[Dataset entries]
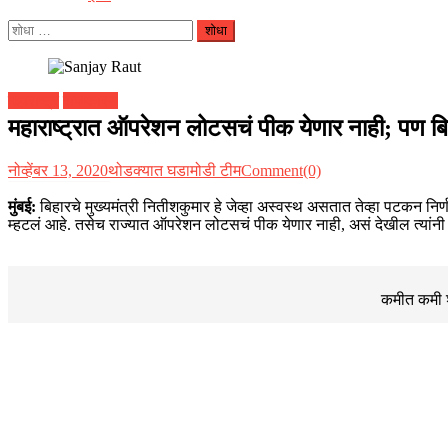
यांचा
शोध
घ्या
:
महाराष्ट्र
राजकारण
महाराष्ट्रात ऑपरेशन लोटसचं पीक येणार नाही; पण ब
नोव्हेंबर 13, 2020
थोडक्यात घडामोडी टीम
Comment(0)
मुंबई:
बिहारचे मुख्यमंत्री नितीशकुमार हे जेव्हा अस्वस्थ असतात तेव्हा पटकन न
म्हटलं आहे. तसेच राज्यात ऑपरेशन लोटसचं पीक येणार नाही, असं देखील त्यांनी स
कमीत कमी शब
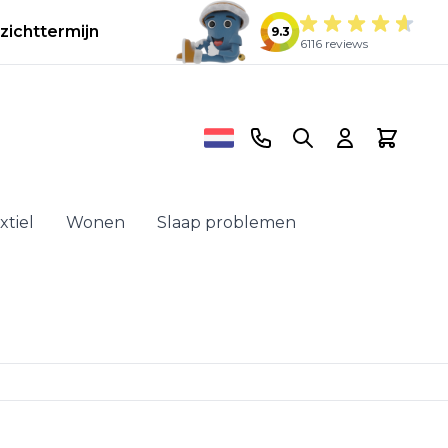
zichttermijn
9.3
6116 reviews
Telefoonnummer
Search
Cart
xtiel
Wonen
Slaap problemen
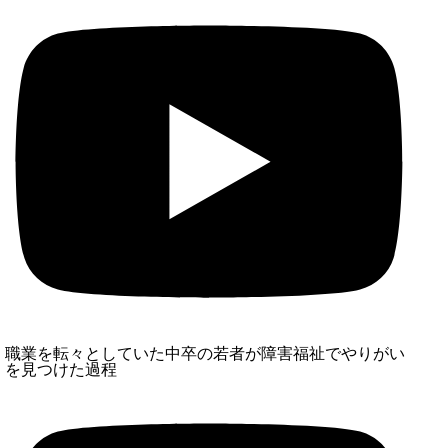
職業を転々としていた中卒の若者が障害福祉でやりがい
を見つけた過程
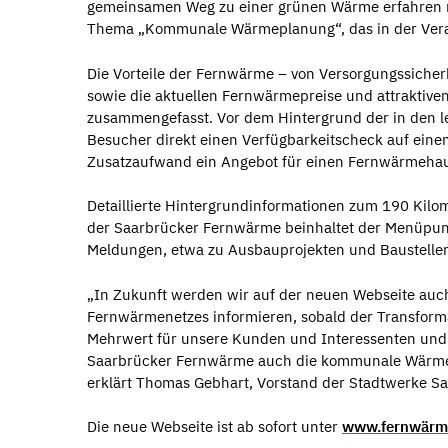
gemeinsamen Weg zu einer grünen Wärme erfahren m
Thema „Kommunale Wärmeplanung“, das in der Verant
Die Vorteile der Fernwärme – von Versorgungssicherh
sowie die aktuellen Fernwärmepreise und attraktiv
zusammengefasst. Vor dem Hintergrund der in den 
Besucher direkt einen Verfügbarkeitscheck auf ein
Zusatzaufwand ein Angebot für einen Fernwärmehau
Detaillierte Hintergrundinformationen zum 190 Kilo
der Saarbrücker Fernwärme beinhaltet der Menüpun
Meldungen, etwa zu Ausbauprojekten und Baustellen
„In Zukunft werden wir auf der neuen Webseite auc
Fernwärmenetzes informieren, sobald der Transformat
Mehrwert für unsere Kunden und Interessenten und
Saarbrücker Fernwärme auch die kommunale Wärmepl
erklärt Thomas Gebhart, Vorstand der Stadtwerke S
Die neue Webseite ist ab sofort unter
www.fernwärme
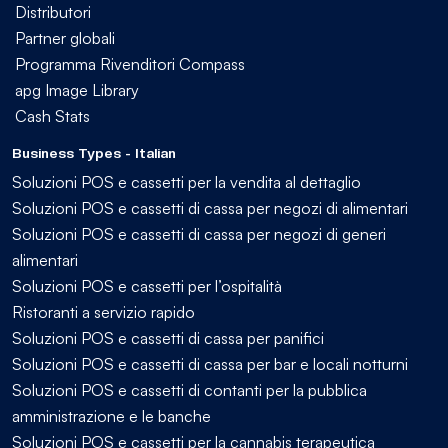
Distributori
Partner globali
Programma Rivenditori Compass
apg Image Library
Cash Stats
Business Types - Italian
Soluzioni POS e cassetti per la vendita al dettaglio
Soluzioni POS e cassetti di cassa per negozi di alimentari
Soluzioni POS e cassetti di cassa per negozi di generi
alimentari
Soluzioni POS e cassetti per l’ospitalità
Ristoranti a servizio rapido
Soluzioni POS e cassetti di cassa per panifici
Soluzioni POS e cassetti di cassa per bar e locali notturni
Soluzioni POS e cassetti di contanti per la pubblica
amministrazione e le banche
Soluzioni POS e cassetti per la cannabis terapeutica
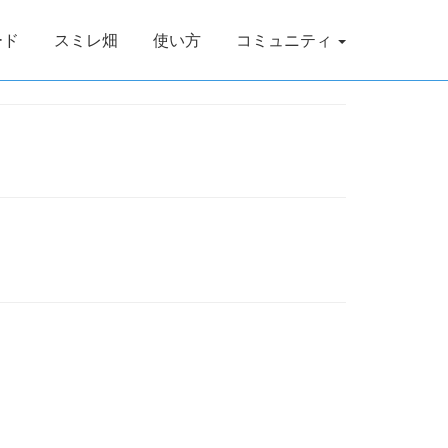
ード
スミレ畑
使い方
コミュニティ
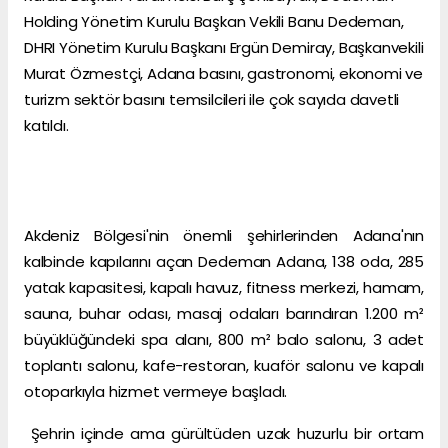
Holding Yönetim Kurulu Başkan Vekili Banu Dedeman,
DHRI Yönetim Kurulu Başkanı Ergün Demiray, Başkanvekili
Murat Özmestçi, Adana basını, gastronomi, ekonomi ve
turizm sektör basını temsilcileri ile çok sayıda davetli
katıldı.
Akdeniz Bölgesi'nin önemli şehirlerinden Adana'nın
kalbinde kapılarını açan Dedeman Adana, 138 oda, 285
yatak kapasitesi, kapalı havuz, fitness merkezi, hamam,
sauna, buhar odası, masaj odaları barındıran 1.200 m²
büyüklüğündeki spa alanı, 800 m² balo salonu, 3 adet
toplantı salonu, kafe-restoran, kuaför salonu ve kapalı
otoparkıyla hizmet vermeye başladı.
Şehrin içinde ama gürültüden uzak huzurlu bir ortam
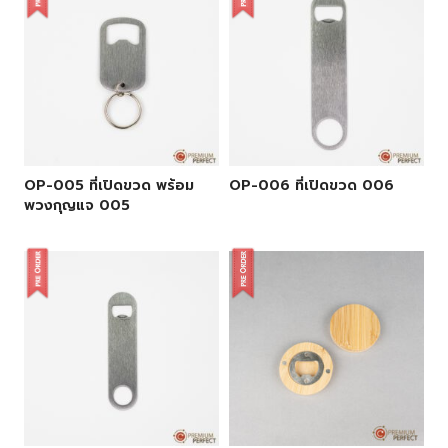
OP-005 ที่เปิดขวด พร้อม
OP-006 ที่เปิดขวด 006
พวงกุญแจ 005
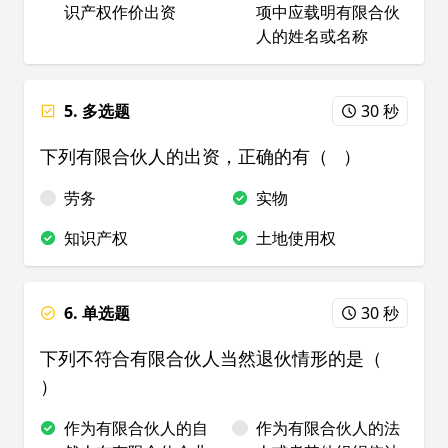
识产权作价出资
项中应载明有限合伙
人的姓名或名称
5. 多选题
30 秒
下列有限合伙人的出资，正确的有（ ）
劳务
实物
知识产权
土地使用权
6. 单选题
30 秒
下列不符合有限合伙人当然退伙情形的是（
）
作为有限合伙人的自
作为有限合伙人的法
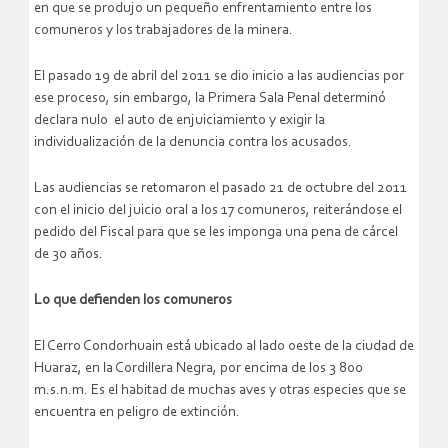
en que se produjo un pequeño enfrentamiento entre los
comuneros y los trabajadores de la minera.
El pasado 19 de abril del 2011 se dio inicio a las audiencias por
ese proceso, sin embargo, la Primera Sala Penal determinó
declara nulo el auto de enjuiciamiento y exigir la
individualización de la denuncia contra los acusados.
Las audiencias se retomaron el pasado 21 de octubre del 2011
con el inicio del juicio oral a los 17 comuneros, reiterándose el
pedido del Fiscal para que se les imponga una pena de cárcel
de 30 años.
Lo que defienden los comuneros
El Cerro Condorhuain está ubicado al lado oeste de la ciudad de
Huaraz, en la Cordillera Negra, por encima de los 3 800
m.s.n.m. Es el habitad de muchas aves y otras especies que se
encuentra en peligro de extinción.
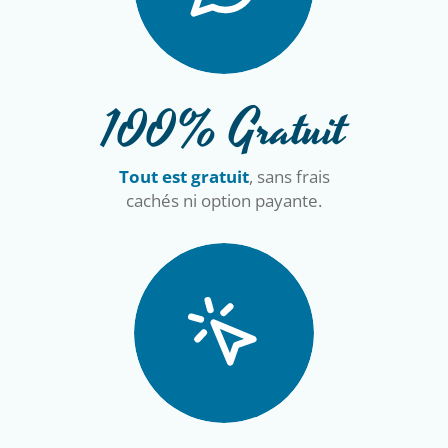
100% Gratuit
Tout est gratuit
, sans frais
cachés ni option payante.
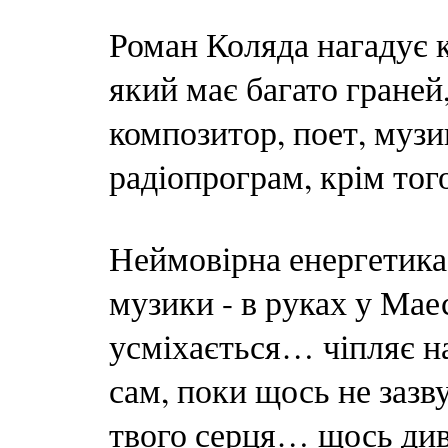
Роман Коляда нагадує 
який має багато граней, 
композитор, поет, музи
радіопрограм, крім того
Неймовірна енергетика 
музики - в руках у Маес
усміхається… чіпляє на
сам, поки щось не зазв
твого серця… щось див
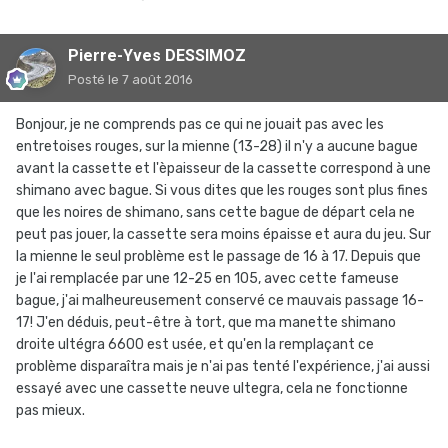
Pierre-Yves DESSIMOZ
Posté
le 7 août 2016
Bonjour, je ne comprends pas ce qui ne jouait pas avec les
entretoises rouges, sur la mienne (13-28) il n'y a aucune bague
avant la cassette et l'èpaisseur de la cassette correspond à une
shimano avec bague. Si vous dites que les rouges sont plus fines
que les noires de shimano, sans cette bague de départ cela ne
peut pas jouer, la cassette sera moins épaisse et aura du jeu. Sur
la mienne le seul problème est le passage de 16 à 17. Depuis que
je l'ai remplacée par une 12-25 en 105, avec cette fameuse
bague, j'ai malheureusement conservé ce mauvais passage 16-
17! J'en déduis, peut-être à tort, que ma manette shimano
droite ultégra 6600 est usée, et qu'en la remplaçant ce
problème disparaîtra mais je n'ai pas tenté l'expérience, j'ai aussi
essayé avec une cassette neuve ultegra, cela ne fonctionne
pas mieux.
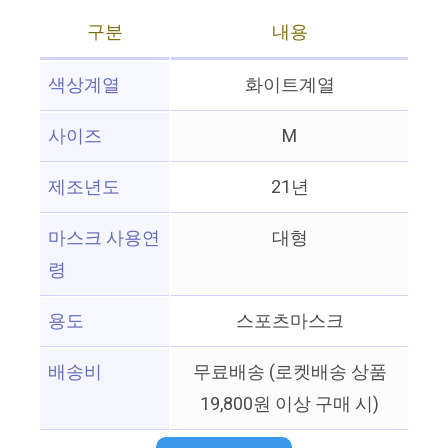
구분
내용
색상계열
화이트계열
사이즈
M
제조년도
21년
마스크 사용연
대형
령
용도
스포츠마스크
배송비
무료배송 (로켓배송 상품
19,800원 이상 구매 시)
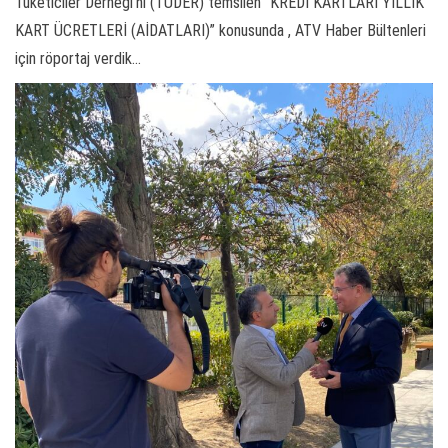
Tüketiciler Derneği’ni (TÜDER) temsilen “KREDİ KARTLARI YILLIK
KART ÜCRETLERİ (AİDATLARI)” konusunda , ATV Haber Bültenleri
için röportaj verdik…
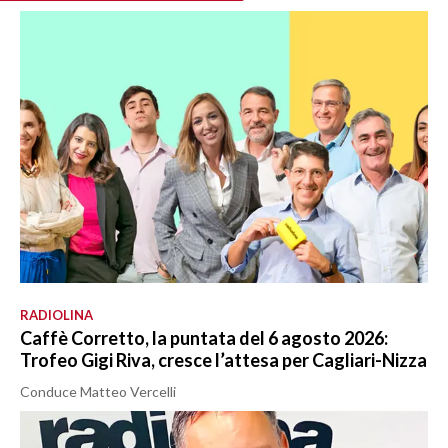
RADIOLINA
Caffè Corretto, la puntata del 6 agosto 2026:
Trofeo Gigi Riva, cresce l’attesa per Cagliari-Nizza
Conduce Matteo Vercelli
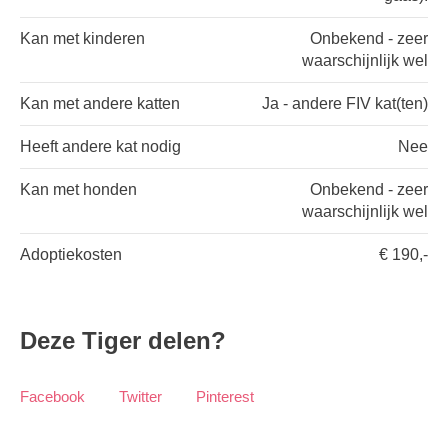
Kan met kinderen
Onbekend - zeer
waarschijnlijk wel
Kan met andere katten
Ja - andere FIV kat(ten)
Heeft andere kat nodig
Nee
Kan met honden
Onbekend - zeer
waarschijnlijk wel
Adoptiekosten
€ 190,-
Deze Tiger delen?
Facebook
Twitter
Pinterest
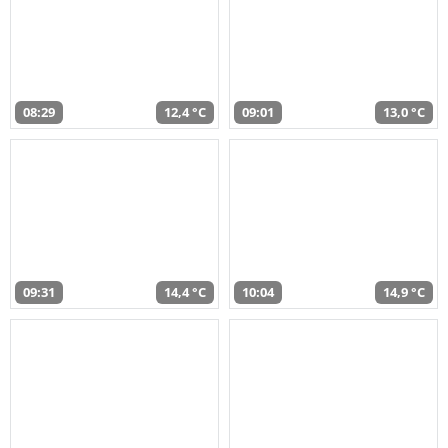
08:29
12,4 °C
09:01
13,0 °C
09:31
14,4 °C
10:04
14,9 °C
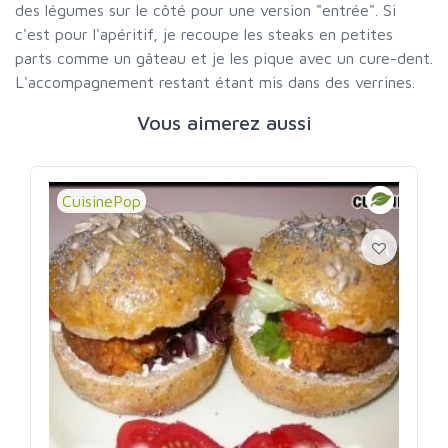
des légumes sur le côté pour une version "entrée". Si
c'est pour l'apéritif, je recoupe les steaks en petites
parts comme un gâteau et je les pique avec un cure-dent.
L'accompagnement restant étant mis dans des verrines.
Vous aimerez aussi
CuisinePop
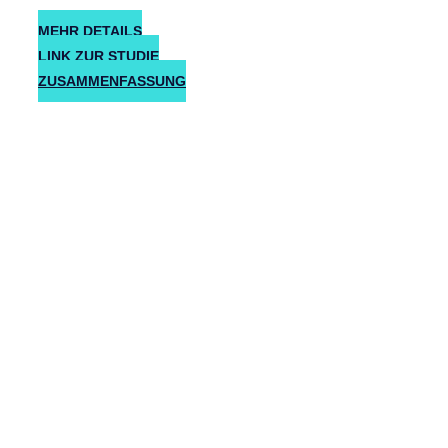
MEHR DETAILS
LINK ZUR STUDIE
ZUSAMMENFASSUNG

[Instructions for the task]
For the entries above, print exactly the lines between the one with "Tüketiciler Derneği’ni (TÜDER)" and the one with "Adoptiekosten", inclusive, with no pictures.

[Your response]
Tüketiciler Derneği’ni (TÜDER) temsilen “KREDİ KARTLARI YILLIK
KART ÜCRETLERİ (AİDATLARI)” konusunda , ATV Haber Bültenleri
için röportaj verdik…
RADIOLINA
Caffè Corretto, la puntata del 6 agosto 2026:
Trofeo Gigi Riva, cresce l’attesa per Cagliari-Nizza
Conduce Matteo Vercelli
Kan met kinderen
Onbekend - zeer
waarschijnlijk wel
Kan met andere katten
Ja - andere FIV kat(ten)
Heeft andere kat nodig
Nee
Kan met honden
Onbekend - zeer
waarschijnlijk wel
Adoptiekosten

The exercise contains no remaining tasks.